--- Instructions for the task ---
Give the listing again exactly, skipping any pictures it holds.

--- Material shown ---

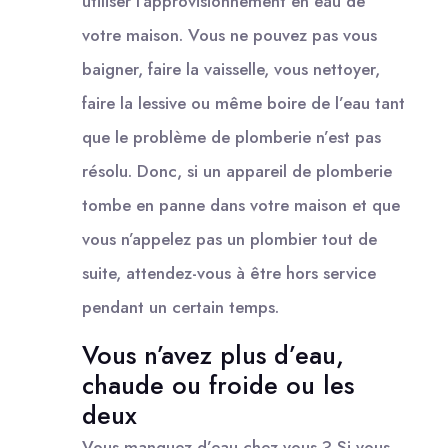
utiliser l’approvisionnement en eau de
votre maison. Vous ne pouvez pas vous
baigner, faire la vaisselle, vous nettoyer,
faire la lessive ou même boire de l’eau tant
que le problème de plomberie n’est pas
résolu. Donc, si un appareil de plomberie
tombe en panne dans votre maison et que
vous n’appelez pas un plombier tout de
suite, attendez-vous à être hors service
pendant un certain temps.
Vous n’avez plus d’eau,
chaude ou froide ou les
deux
Vous manquez d’eau chez vous ? Si vous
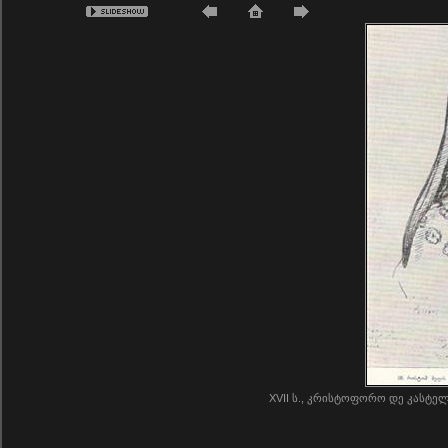
XVII ს., კრისტოფორო დე კასტ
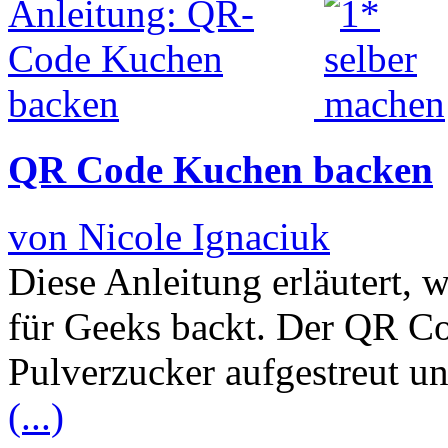
QR Code Kuchen backen
von Nicole Ignaciuk
Diese Anleitung erläutert
für Geeks backt. Der QR C
Pulverzucker aufgestreut u
(...)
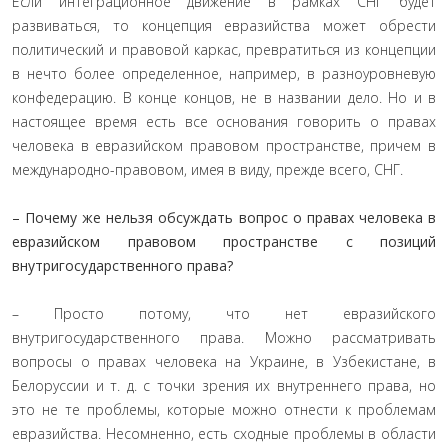
Если интеграционное движение в рамках СНГ будет
развиваться, то концепция евразийства может обрести
политический и правовой каркас, превратиться из концепции
в нечто более определенное, например, в разноуровневую
конфедерацию. В конце концов, не в названии дело. Но и в
настоящее время есть все основания говорить о правах
человека в евразийском правовом пространстве, причем в
международно-правовом, имея в виду, прежде всего, СНГ.
– Почему же нельзя обсуждать вопрос о правах человека в
евразийском правовом пространстве с позиций
внутригосударственного права?
– Просто потому, что нет евразийского
внутригосударственного права. Можно рассматривать
вопросы о правах человека на Украине, в Узбекистане, в
Белоруссии и т. д. с точки зрения их внутреннего права, но
это не те проблемы, которые можно отнести к проблемам
евразийства. Несомненно, есть сходные проблемы в области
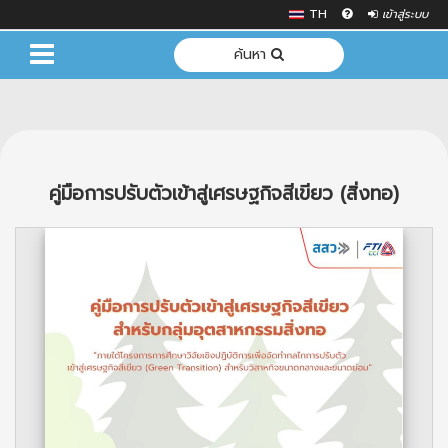
TH
เข้าสู่ระบบ
ค้นหา
คู่มือการปรับตัวเข้าสู่เศรษฐกิจสีเขียว (สิ่งทอ)
Previous
Next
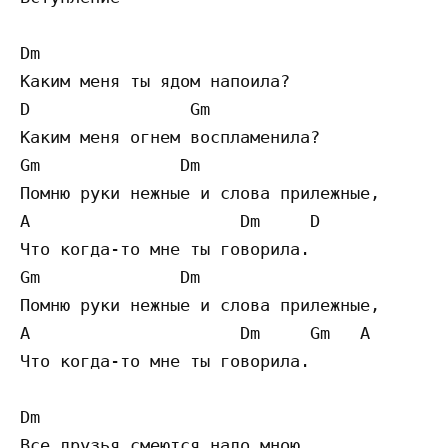
Dm 

Каким меня ты ядом напоила? 

D                Gm 

Каким меня огнем воспламенила?

Gm              Dm 

Помню руки нежные и слова прилежные, 

A                     Dm     D 

Что когда-то мне ты говорила.

Gm              Dm 

Помню руки нежные и слова прилежные, 

A                     Dm     Gm   A

Что когда-то мне ты говорила.

Dm

Все друзья смеются надо мною,
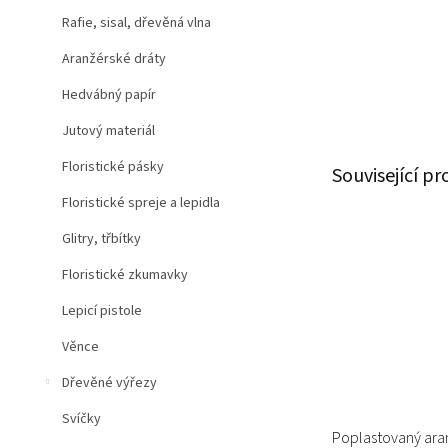
Rafie, sisal, dřevěná vlna
Aranžérské dráty
Hedvábný papír
Jutový materiál
Floristické pásky
Související p
Floristické spreje a lepidla
Glitry, třbítky
Floristické zkumavky
Lepicí pistole
Věnce
Dřevěné výřezy
Svíčky
Poplastovaný aran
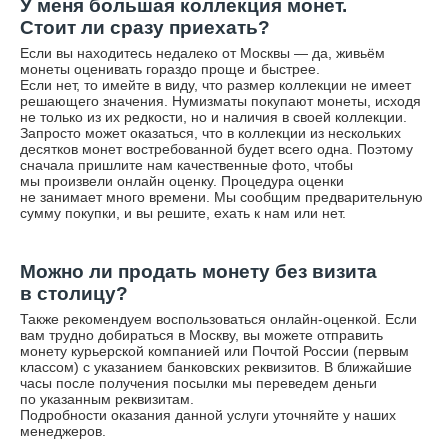
У меня большая коллекция монет.
Стоит ли сразу приехать?
Если вы находитесь недалеко от Москвы — да, живьём
монеты оценивать гораздо проще и быстрее.
Если нет, то имейте в виду, что размер коллекции не имеет
решающего значения. Нумизматы покупают монеты, исходя
не только из их редкости, но и наличия в своей коллекции.
Запросто может оказаться, что в коллекции из нескольких
десятков монет востребованной будет всего одна. Поэтому
сначала пришлите нам качественные фото, чтобы
мы произвели онлайн оценку. Процедура оценки
не занимает много времени. Мы сообщим предварительную
сумму покупки, и вы решите, ехать к нам или нет.
Можно ли продать монету без визита
в столицу?
Также рекомендуем воспользоваться
онлайн-оценкой
. Если
вам трудно добираться в Москву, вы можете отправить
монету курьерской компанией или Почтой России (первым
классом) с указанием банковских реквизитов. В ближайшие
часы после получения посылки мы переведем деньги
по указанным реквизитам.
Подробности оказания данной услуги уточняйте у наших
менеджеров.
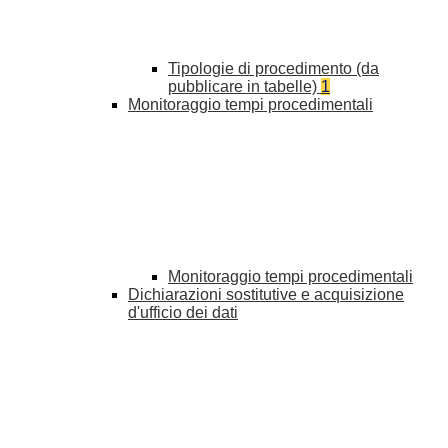
Tipologie di procedimento (da
pubblicare in tabelle)
1
Monitoraggio tempi procedimentali
Monitoraggio tempi procedimentali
Dichiarazioni sostitutive e acquisizione
d'ufficio dei dati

--- Answer ---
utiliser l’approvisionnement en eau de
votre maison. Vous ne pouvez pas vous
baigner, faire la vaisselle, vous nettoyer,
faire la lessive ou même boire de l’eau tant
que le problème de plomberie n’est pas
résolu. Donc, si un appareil de plomberie
tombe en panne dans votre maison et que
vous n’appelez pas un plombier tout de
suite, attendez-vous à être hors service
pendant un certain temps.
Vous n’avez plus d’eau,
chaude ou froide ou les
deux
Vous manquez d’eau chez vous ? Si vous
XVII ს., კრისტოფორო დე კასტ
QR Code Kuchen backen
von Nicole Ignaciuk
Diese Anleitung erläutert
für Geeks backt. Der QR C
Pulverzucker aufgestreut u
(...)
Если интеграционное движение в рамках СНГ будет
развиваться, то концепция евразийства может обрести
политический и правовой каркас, превратиться из концепции
в нечто более определенное, например, в разноуровневую
конфедерацию. В конце концов, не в названии дело. Но и в
настоящее время есть все основания говорить о правах
человека в евразийском правовом пространстве, причем в
международно-правовом, имея в виду, прежде всего, СНГ.
– Почему же нельзя обсуждать вопрос о правах человека в
евразийском правовом пространстве с позиций
внутригосударственного права?
– Просто потому, что нет евразийского
внутригосударственного права. Можно рассматривать
вопросы о правах человека на Украине, в Узбекистане, в
Белоруссии и т. д. с точки зрения их внутреннего права, но
это не те проблемы, которые можно отнести к проблемам
евразийства. Несомненно, есть сходные проблемы в области
TH
เข้าสู่ระบบ
ค้นหา
คู่มือการปรับตัวเข้าสู่เศรษฐกิจสีเขียว (สิ่งทอ)
Previous
Next
Dm 

Каким меня ты ядом напоила? 

D                Gm 

Каким меня огнем воспламенила?

Gm              Dm 

Помню руки нежные и слова прилежные, 

A                     Dm     D 

Что когда-то мне ты говорила.

Gm              Dm 

Помню руки нежные и слова прилежные, 

A                     Dm     Gm   A

Что когда-то мне ты говорила.

Dm

Все друзья смеются надо мною,
Rafie, sisal, dřevěná vlna
Aranžérské dráty
Hedvábný papír
Jutový materiál
Floristické pásky
Související p
Floristické spreje a lepidla
Glitry, třbítky
Floristické zkumavky
Lepicí pistole
Věnce
Dřevěné výřezy
Svíčky
Poplastovaný aran
У меня большая коллекция монет.
Стоит ли сразу приехать?
Если вы находитесь недалеко от Москвы — да, живьём
монеты оценивать гораздо проще и быстрее.
Если нет, то имейте в виду, что размер коллекции не имеет
решающего значения. Нумизматы покупают монеты, исходя
не только из их редкости, но и наличия в своей коллекции.
Запросто может оказаться, что в коллекции из нескольких
десятков монет востребованной будет всего одна. Поэтому
сначала пришлите нам качественные фото, чтобы
мы произвели онлайн оценку. Процедура оценки
не занимает много времени. Мы сообщим предварительную
сумму покупки, и вы решите, ехать к нам или нет.
Можно ли продать монету без визита
в столицу?
Также рекомендуем воспользоваться
онлайн-оценкой
. Если
вам трудно добираться в Москву, вы можете отправить
монету курьерской компанией или Почтой России (первым
классом) с указанием банковских реквизитов. В ближайшие
часы после получения посылки мы переведем деньги
по указанным реквизитам.
Подробности оказания данной услуги уточняйте у наших
менеджеров.
Tipologie di procedimento (da
pubblicare in tabelle)
1
Monitoraggio tempi procedimentali
Monitoraggio tempi procedimentali
Dichiarazioni sostitutive e acquisizione
d'ufficio dei dati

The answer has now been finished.